# Hello from Colorado



## LemongrassMichelle (Apr 9, 2016)

I just wanted to introduce myself to the forum. I have for many years wanted to start beekeeping, but I am also a planner and perfectionist, so I want to make sure I'm prepared before I take the plunge!

There was a hive on our property for many years way up in a cottonwood tree - a true Winnie-the-Pooh scenario! They came to our garden for everything from water to borage blooms to tomato blossoms. This past October my husband noticed piles and piles of honeycombs at the base of this tree. I felt sick! Not sure what got them, but they definitely took a hit. I have yet to see them this spring and I'm sure the hive is dead - there would surely be activity by now if some had lived. When I as out today working on the garden I saw no honey bees at all - the only bees I saw were yellow jackets. Ugh.

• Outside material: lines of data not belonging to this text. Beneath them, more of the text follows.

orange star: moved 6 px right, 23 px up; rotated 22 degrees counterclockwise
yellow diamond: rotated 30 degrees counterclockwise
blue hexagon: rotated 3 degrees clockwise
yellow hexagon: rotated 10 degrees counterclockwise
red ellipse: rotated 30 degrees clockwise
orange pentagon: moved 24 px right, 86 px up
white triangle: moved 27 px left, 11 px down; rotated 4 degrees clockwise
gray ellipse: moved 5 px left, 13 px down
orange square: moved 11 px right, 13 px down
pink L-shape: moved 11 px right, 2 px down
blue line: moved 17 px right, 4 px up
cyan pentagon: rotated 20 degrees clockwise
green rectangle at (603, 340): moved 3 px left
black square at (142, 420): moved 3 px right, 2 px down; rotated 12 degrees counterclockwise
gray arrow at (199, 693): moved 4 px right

I guess this pushes my motivation button a bit for starting our own hives - I just need to be sure that they're safe from whatever got to the last bunch! I look forward to learning!

Michelle in Colorado


----------



## bbruff22 (Dec 24, 2013)

Welcome from NE Kansas Michelle. Yes, there should be activity, with the weather you guys have there. My bees are foraging in the low 40's for temp, so there should be something going on.

I went into last winter with 6 hives and only have 2 remaining right now, with only one of them queenright. Bee colonies fail for a number of reasons. It's curious that you've got comb at the base of tree. Hopefully someone who has seen that will see your thread and maybe offer a reason.

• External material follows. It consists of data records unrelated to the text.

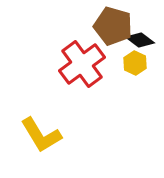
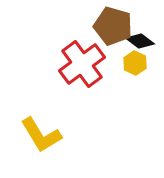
black diamond: moved 1 px down
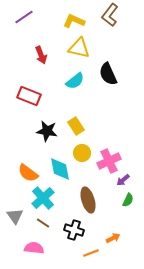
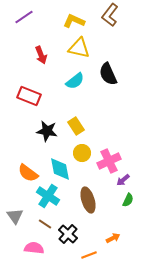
cyan cross: moved 5 px right, 2 px up; rotated 15 degrees counterclockwise
brown line: moved 2 px right, 1 px down
black cross: moved 6 px left, 4 px down; rotated 24 degrees clockwise
orange line: moved 2 px left, 2 px down
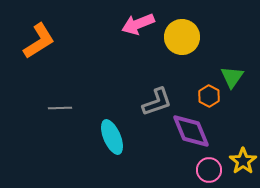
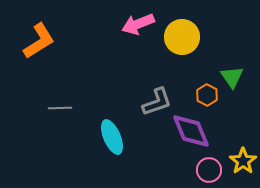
green triangle: rotated 10 degrees counterclockwise
orange hexagon: moved 2 px left, 1 px up
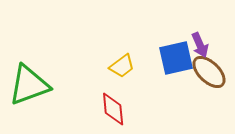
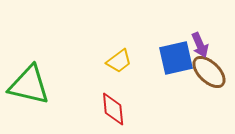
yellow trapezoid: moved 3 px left, 5 px up
green triangle: rotated 33 degrees clockwise
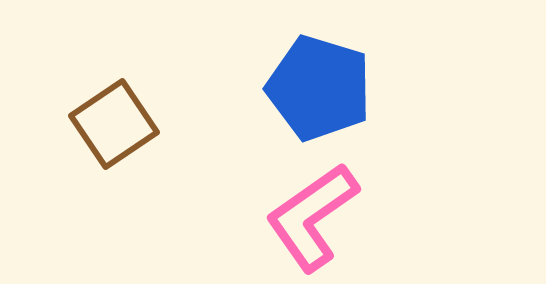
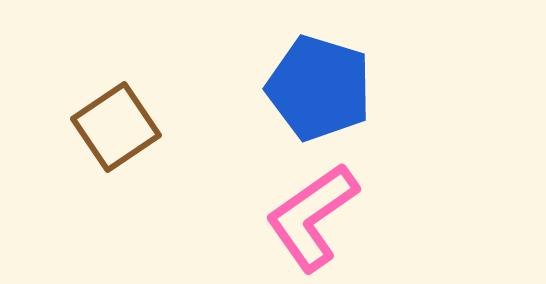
brown square: moved 2 px right, 3 px down
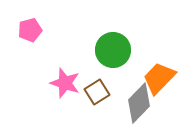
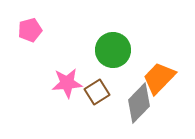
pink star: moved 2 px right; rotated 24 degrees counterclockwise
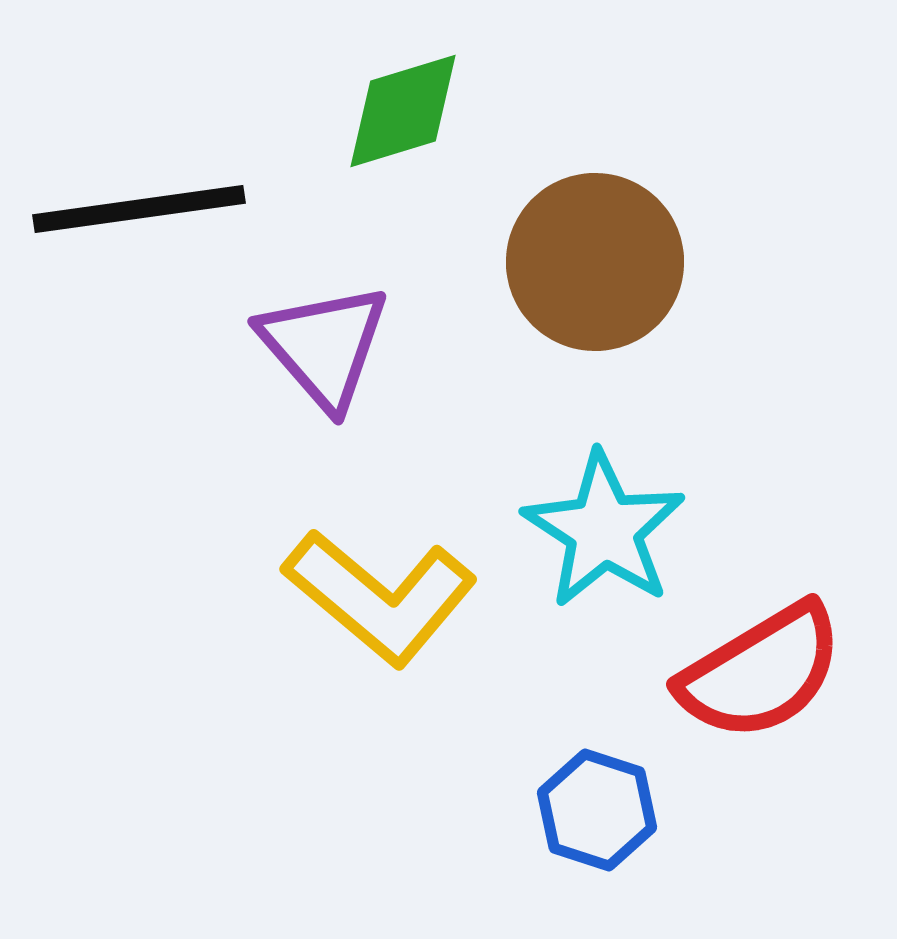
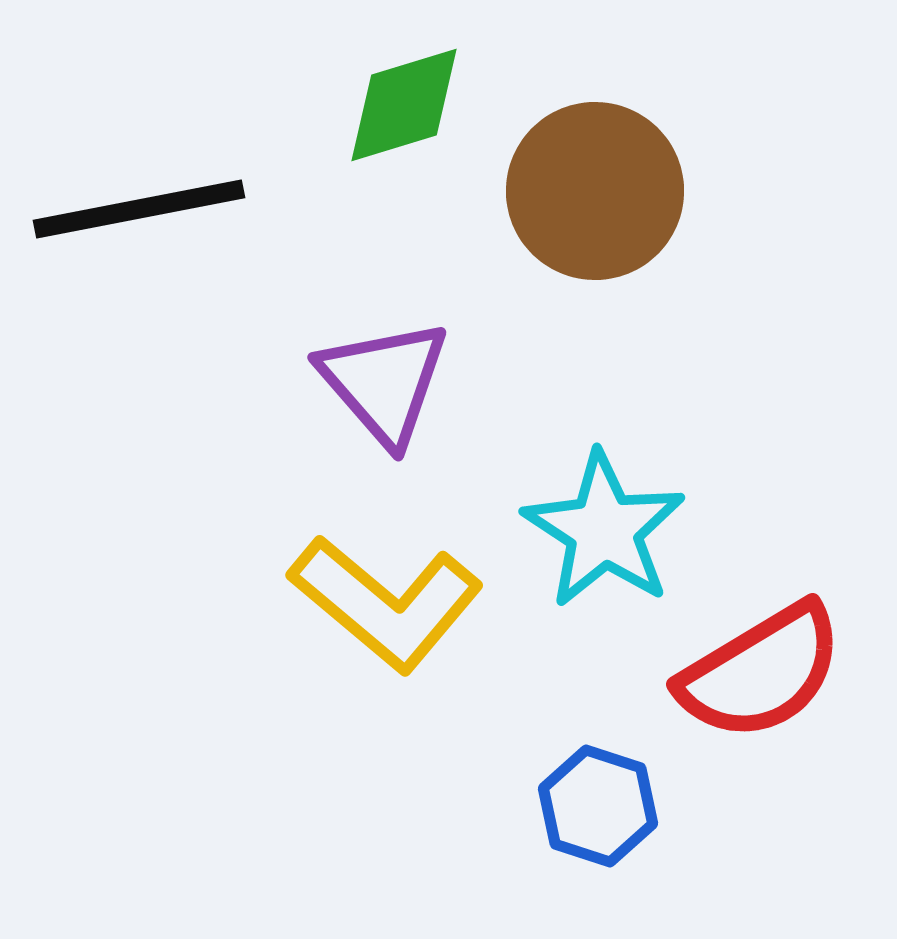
green diamond: moved 1 px right, 6 px up
black line: rotated 3 degrees counterclockwise
brown circle: moved 71 px up
purple triangle: moved 60 px right, 36 px down
yellow L-shape: moved 6 px right, 6 px down
blue hexagon: moved 1 px right, 4 px up
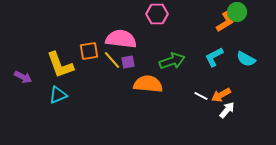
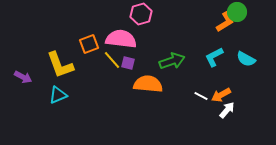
pink hexagon: moved 16 px left; rotated 15 degrees counterclockwise
orange square: moved 7 px up; rotated 12 degrees counterclockwise
purple square: moved 1 px down; rotated 24 degrees clockwise
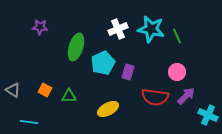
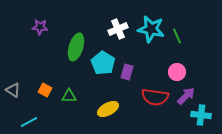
cyan pentagon: rotated 15 degrees counterclockwise
purple rectangle: moved 1 px left
cyan cross: moved 7 px left; rotated 18 degrees counterclockwise
cyan line: rotated 36 degrees counterclockwise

When you start, try to start with two hives, if you can. I'd be in a mess right now if I hadn't had resources from my strong hive to help my queenless hive requeen itself. 

Good luck to you.


----------



## LemongrassMichelle (Apr 9, 2016)

bbruff22 said:


> Welcome from NE Kansas Michelle. Yes, there should be activity, with the weather you guys have there. My bees are foraging in the low 40's for temp, so there should be something going on.
> 
> That's what I thought.  Right now I am hoping to lure back somebody with non-stop blooms..
> 
> ...


----------



## GaryG74 (Apr 9, 2014)

Welcome to BeeSource! Join a local club if one is near by. Two hives to start is a good idea if you have the room and resources. Good luck.


----------



## SouthTexasJohn (Mar 16, 2015)

Welcome to the forum.


----------



## AmericasBeekeeper (Jan 24, 2010)

Welcome Michelle!


----------